Think about the last time you reacted to your child’s behaviour. You were probably triggered by something they did or said. Did you really react to your child, or to an unresolved hurt? Your emotional baggage can shape the way you raise your child.
How can our attachment experiences as a child have an impact on our parenting?
-We may have difficulties recognising children’s emotional needs, as we would be projecting our emotions and thoughts onto them.
-We may react or overreact to children in ways that could affect their self-esteem.
-We may communicate in ways which children don’t understand.
There’s a reason why you react the way you do, that’s why it’s very helpful to understand your reactions, and perhaps even their origins. For instance, we develop our own unique way of connecting with other people based on our early experiences, especially our relationships with our parents. We may think the past is gone, but the truth is that it’s behind us. We all say words we heard spoken and act in ways people did towards us in our childhood. We all possess unconscious parenting strategies and, when we become aware and reflective, we can pick and choose which ones are best to keep and which to let go.

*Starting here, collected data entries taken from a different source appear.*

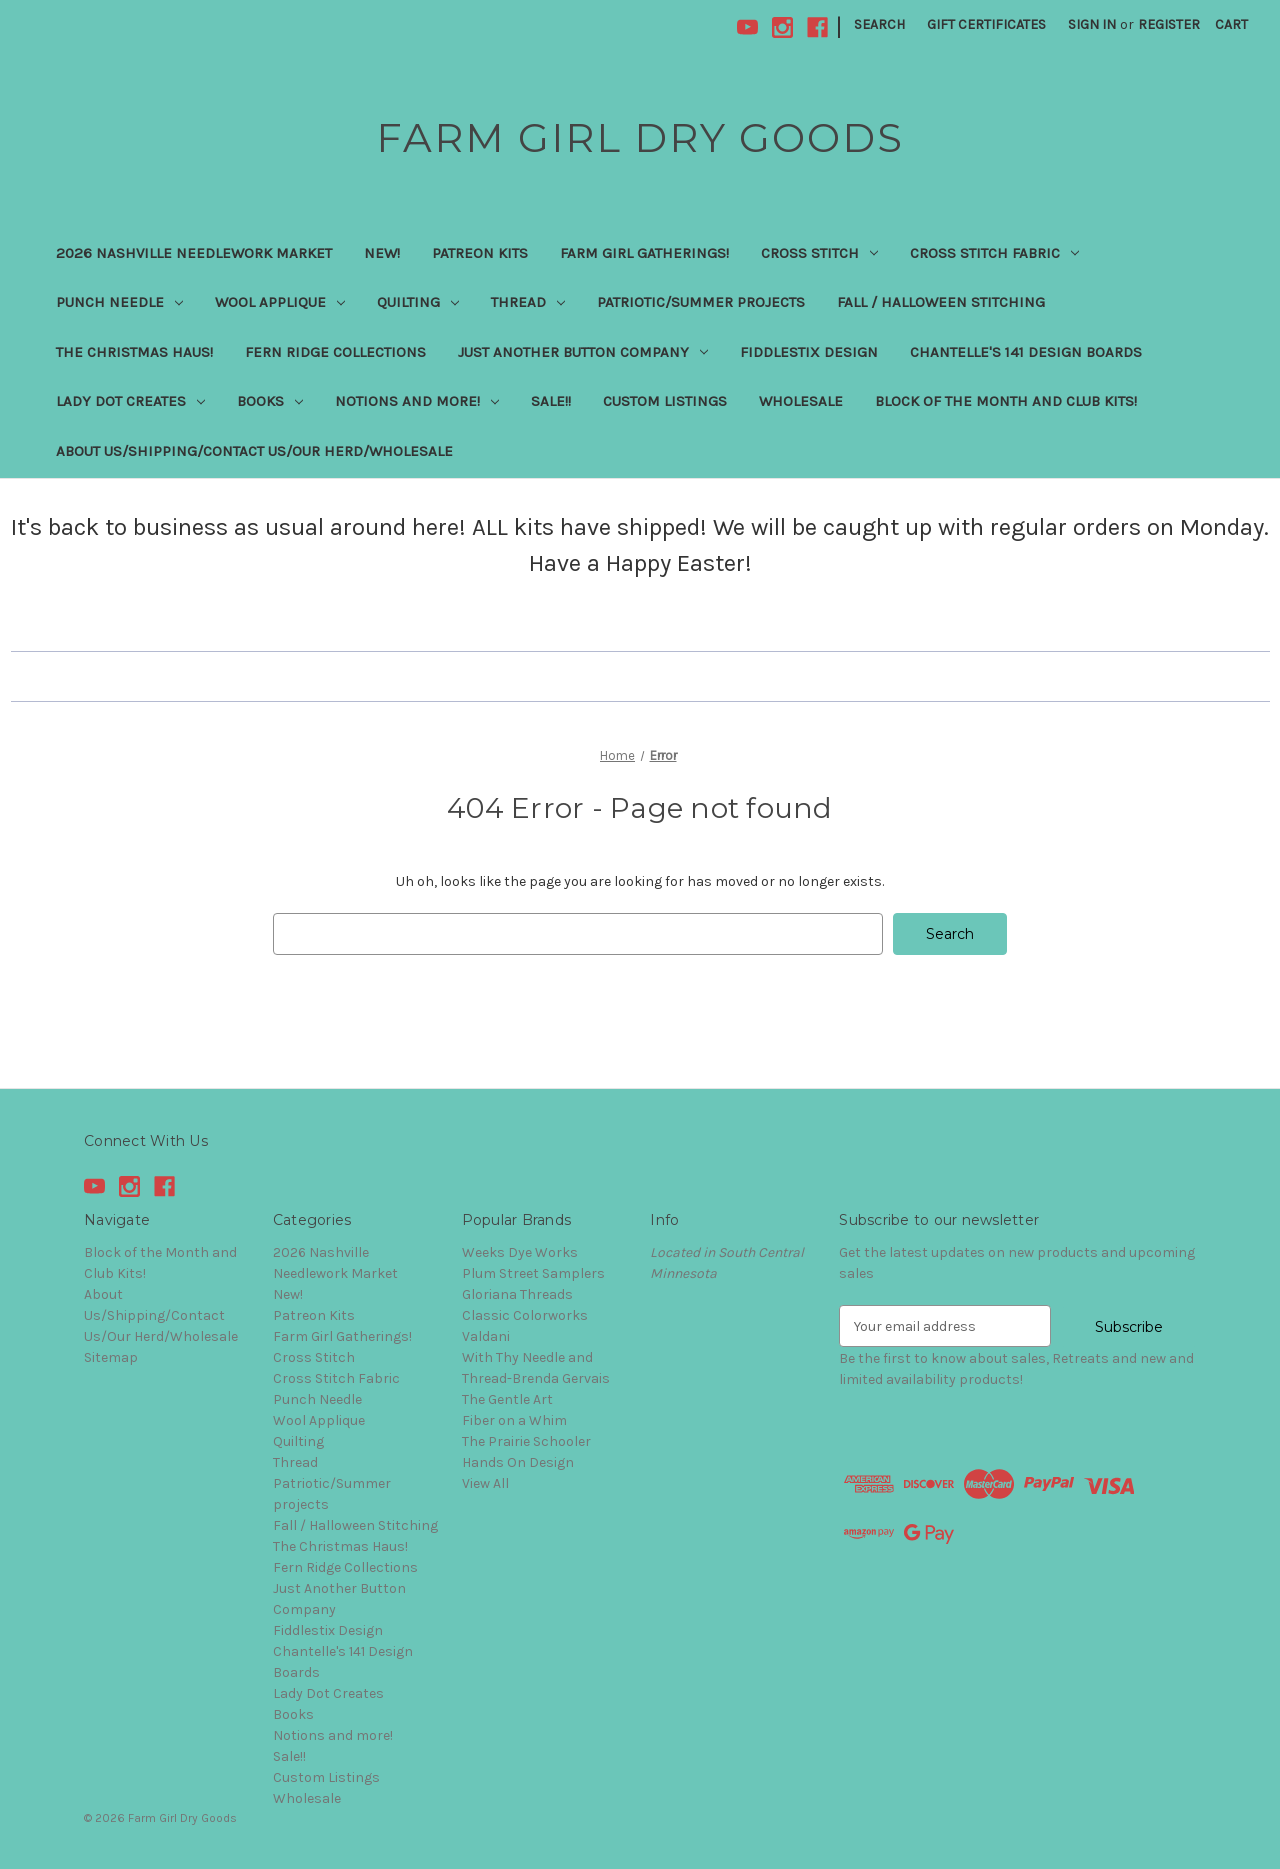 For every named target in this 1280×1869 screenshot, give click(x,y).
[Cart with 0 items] (1231, 24)
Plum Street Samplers (533, 1273)
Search (879, 24)
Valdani (486, 1336)
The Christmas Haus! (134, 352)
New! (382, 253)
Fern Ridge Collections (335, 352)
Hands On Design (518, 1462)
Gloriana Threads (517, 1294)
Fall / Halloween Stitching (941, 302)
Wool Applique (280, 302)
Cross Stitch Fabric (994, 253)
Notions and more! (417, 401)
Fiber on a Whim (514, 1420)
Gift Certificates (986, 24)
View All (485, 1483)
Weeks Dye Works (520, 1252)
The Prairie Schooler (526, 1441)
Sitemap (111, 1357)
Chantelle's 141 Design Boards (1026, 352)
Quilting (418, 302)
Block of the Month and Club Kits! (1006, 401)
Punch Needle (119, 302)
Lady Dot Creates (130, 401)
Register (1169, 24)
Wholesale (801, 401)
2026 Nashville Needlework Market (194, 253)
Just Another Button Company (583, 352)
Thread (528, 302)
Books (270, 401)
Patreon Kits (480, 253)
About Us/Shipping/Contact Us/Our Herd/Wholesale (254, 451)
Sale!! (551, 401)
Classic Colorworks (525, 1315)
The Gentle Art (507, 1399)
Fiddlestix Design (809, 352)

When we bring our insecurities and unresolved emotional baggage into our relationships with children, we unconsciously push them away from us. We need to take the journey and look inward even if it’s painful, so we can liberate ourselves from the past and allow children to have a secure attachment.

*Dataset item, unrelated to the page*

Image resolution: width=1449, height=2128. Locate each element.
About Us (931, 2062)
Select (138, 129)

Each of us develop different coping mechanisms. As long as we push our emotions away, they will keep trying to be seen. Once we allow ourselves to feel our emotions and become aware of our patterns, we will start to heal.
We can choose what we bring into our own parenting. For this to happen, awareness is essential. We need to understand that the emotional imprints we inherited from our parents will have an impact on the relationships we have with our children.
We get triggered by the past and we lose connection with the present moment, with what really matters. Every time we react in the same old way, we become prisoners of our history. Sometimes we transfer our unmet emotional needs onto others. ‘Transference’ is an unconscious displacement of feelings, reactions or expectations that were once appropriate to significant figures in our lives, often parents, onto people in the present. This process dominates our relationship with our environment, as we carry over the past into the present. However, through gaining awareness, we can become free to choose what we want instead of letting the past decide for us. You would be surprised finding out how many of your choices are tied to your past. Unconsciously we redirect our emotions to another person, or we transmit our experiences from one situation to another. There are issues that we could transfer onto our relationships with children.
Creating moments of real connection and making space for intimacy:
There are moments in which transference and projection vanish and all we see is a real person in front of us. For this to happen, we need to be truly there for the other person, creating a space where attention, acceptance, presence and affection are present. So, we are open to perceive the other for who she or he really is, letting go of our past long enough to be in the present moment. When we are present mindfully, we create a true you-and-I relationship, in which we can be real.
Life is a journey and we can’t carry everything with us. By taking the time to understand our past experiences and emotions, we can be ready to make the conscious decision to let it go.